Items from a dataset
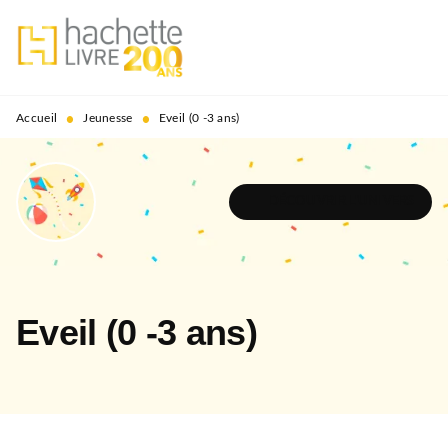
MENU
RECHERCHE
CONTENU
PIED DE PAGE
•
•
Accueil
Jeunesse
Eveil (0 -3 ans)
DÉCOUVRIR L'UNIVERS
Eveil (0 -3 ans)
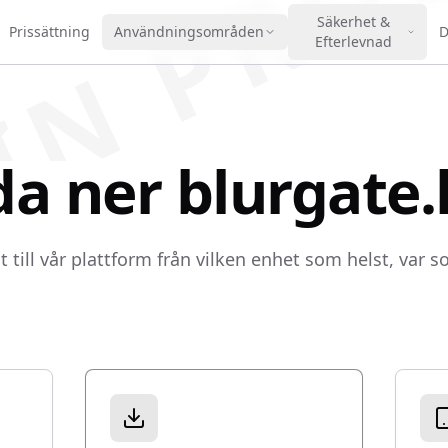
IN PRO
Säkerhet &
Prissättning
Användningsområden
D
Efterlevnad
a ner blurgate.
 till vår plattform från vilken enhet som helst, var s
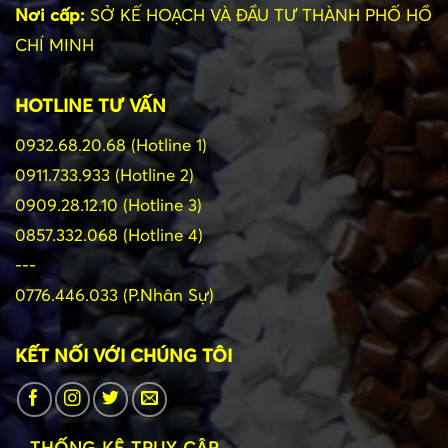
Nơi cấp:
SỞ KẾ HOẠCH VÀ ĐẦU TƯ THÀNH PHỐ HỒ
CHÍ MINH
HOTLINE TƯ VẤN
0932.68.20.68 (Hotline 1)
0911.733.933 (Hotline 2)
0909.28.12.10 (Hotline 3)
0857.332.068 (Hotline 4)
---
0776.446.033 (P.Nhân Sự)
KẾT NỐI VỚI CHÚNG TÔI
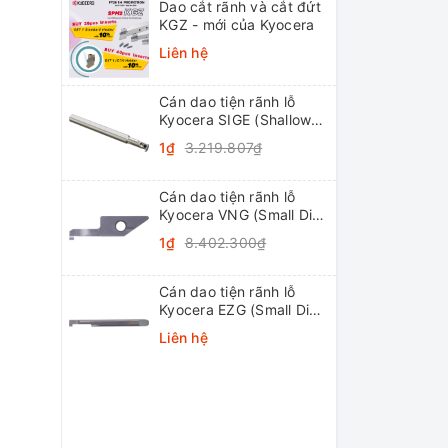
Dao cắt rãnh và cắt đứt
KGZ - mới của Kyocera
Liên hệ
Cán dao tiện rãnh lỗ
Kyocera SIGE (Shallow
Grooving)
1₫
3.219.807₫
Cán dao tiện rãnh lỗ
Kyocera VNG (Small Dia.
Internal Grooving
1₫
8.402.300₫
System Tip-Bars)
Cán dao tiện rãnh lỗ
Kyocera EZG (Small Dia.
Internal Grooving EZ
Liên hệ
Bars)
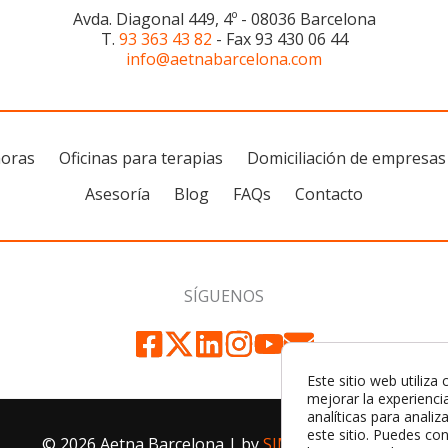
Avda. Diagonal 449, 4º - 08036 Barcelona
T.
93 363 43 82
- Fax 93 430 06 44
info@aetnabarcelona.com
horas
Oficinas para terapias
Domiciliación de empresas
Asesoría
Blog
FAQs
Contacto
SÍGUENOS
Este sitio web utiliza
mejorar la experienci
analíticas para analiza
este sitio. Puedes con
© 2026 Aetna Barcelona | by
SIMILARES DESIGN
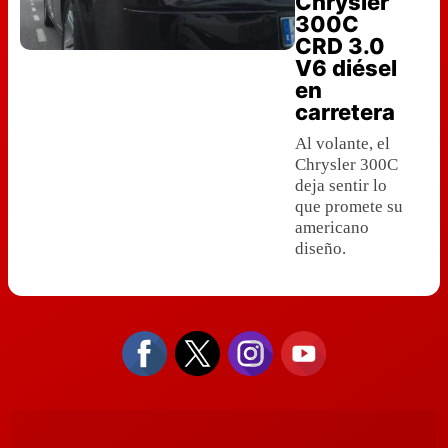
Chrysler
300C
CRD 3.0
V6 diésel
en
carretera
Al volante, el
Chrysler 300C
deja sentir lo
que promete su
americano
diseño.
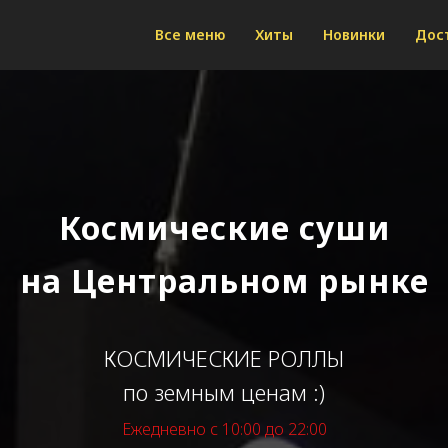
Все меню
Хиты
Новинки
Дос
Космические суши
на Центральном рынке
КОСМИЧЕСКИЕ РОЛЛЫ
по земным ценам :)
Ежедневно с 10:00 до 22:00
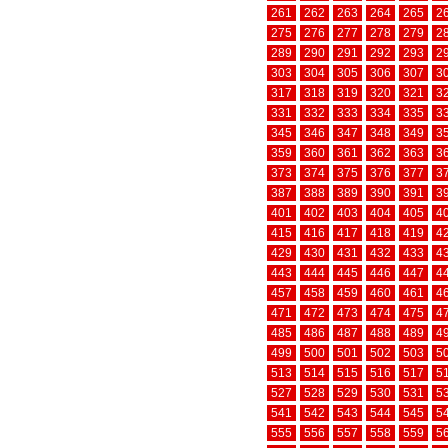
261
262
263
264
265
2
275
276
277
278
279
2
289
290
291
292
293
2
303
304
305
306
307
3
317
318
319
320
321
3
331
332
333
334
335
3
345
346
347
348
349
3
359
360
361
362
363
3
373
374
375
376
377
3
387
388
389
390
391
3
401
402
403
404
405
4
415
416
417
418
419
4
429
430
431
432
433
4
443
444
445
446
447
4
457
458
459
460
461
4
471
472
473
474
475
4
485
486
487
488
489
4
499
500
501
502
503
5
513
514
515
516
517
5
527
528
529
530
531
5
541
542
543
544
545
5
555
556
557
558
559
5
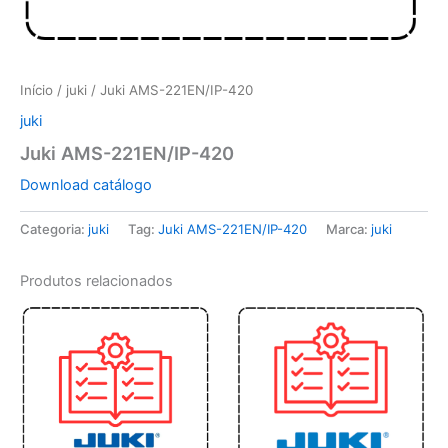
Início
/
juki
/ Juki AMS-221EN/IP-420
juki
Juki AMS-221EN/IP-420
Download catálogo
Categoria:
juki
Tag:
Juki AMS-221EN/IP-420
Marca:
juki
Produtos relacionados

What to produce
The result should be a precise copy of all the entries, free of pictures.

Exercise output
MENU
RECHERCHE
CONTENU
PIED DE PAGE
•
•
Accueil
Jeunesse
Eveil (0 -3 ans)
DÉCOUVRIR L'UNIVERS
Eveil (0 -3 ans)
IN PRO
Säkerhet &
Prissättning
Användningsområden
D
Efterlevnad
a ner blurgate.
 till vår plattform från vilken enhet som helst, var s
Nơi cấp:
SỞ KẾ HOẠCH VÀ ĐẦU TƯ THÀNH PHỐ HỒ
CHÍ MINH
HOTLINE TƯ VẤN
0932.68.20.68 (Hotline 1)
0911.733.933 (Hotline 2)
0909.28.12.10 (Hotline 3)
0857.332.068 (Hotline 4)
---
0776.446.033 (P.Nhân Sự)
KẾT NỐI VỚI CHÚNG TÔI
Dao cắt rãnh và cắt đứt
KGZ - mới của Kyocera
Liên hệ
Cán dao tiện rãnh lỗ
Kyocera SIGE (Shallow
Grooving)
1₫
3.219.807₫
Cán dao tiện rãnh lỗ
Kyocera VNG (Small Dia.
Internal Grooving
1₫
8.402.300₫
System Tip-Bars)
Cán dao tiện rãnh lỗ
Kyocera EZG (Small Dia.
Internal Grooving EZ
Liên hệ
Bars)
Avda. Diagonal 449, 4º - 08036 Barcelona
T.
93 363 43 82
- Fax 93 430 06 44
info@aetnabarcelona.com
horas
Oficinas para terapias
Domiciliación de empresas
Asesoría
Blog
FAQs
Contacto
SÍGUENOS
Este sitio web utiliza
mejorar la experienci
analíticas para analiza
este sitio. Puedes con
© 2026 Aetna Barcelona | by
SIMILARES DESIGN
Chrysler
300C
CRD 3.0
V6 diésel
en
carretera
Al volante, el
Chrysler 300C
deja sentir lo
que promete su
americano
diseño.
Все меню
Хиты
Новинки
Дос
Космические суши
на Центральном рынке
КОСМИЧЕСКИЕ РОЛЛЫ
по земным ценам :)
Ежедневно с 10:00 до 22:00
261
262
263
264
265
2
275
276
277
278
279
2
289
290
291
292
293
2
303
304
305
306
307
3
317
318
319
320
321
3
331
332
333
334
335
3
345
346
347
348
349
3
359
360
361
362
363
3
373
374
375
376
377
3
387
388
389
390
391
3
401
402
403
404
405
4
415
416
417
418
419
4
429
430
431
432
433
4
443
444
445
446
447
4
457
458
459
460
461
4
471
472
473
474
475
4
485
486
487
488
489
4
499
500
501
502
503
5
513
514
515
516
517
5
527
528
529
530
531
5
541
542
543
544
545
5
555
556
557
558
559
5
Início
/
juki
/ Juki AMS-221EN/IP-420
juki
Juki AMS-221EN/IP-420
Download catálogo
Categoria:
juki
Tag:
Juki AMS-221EN/IP-420
Marca:
juki
Produtos relacionados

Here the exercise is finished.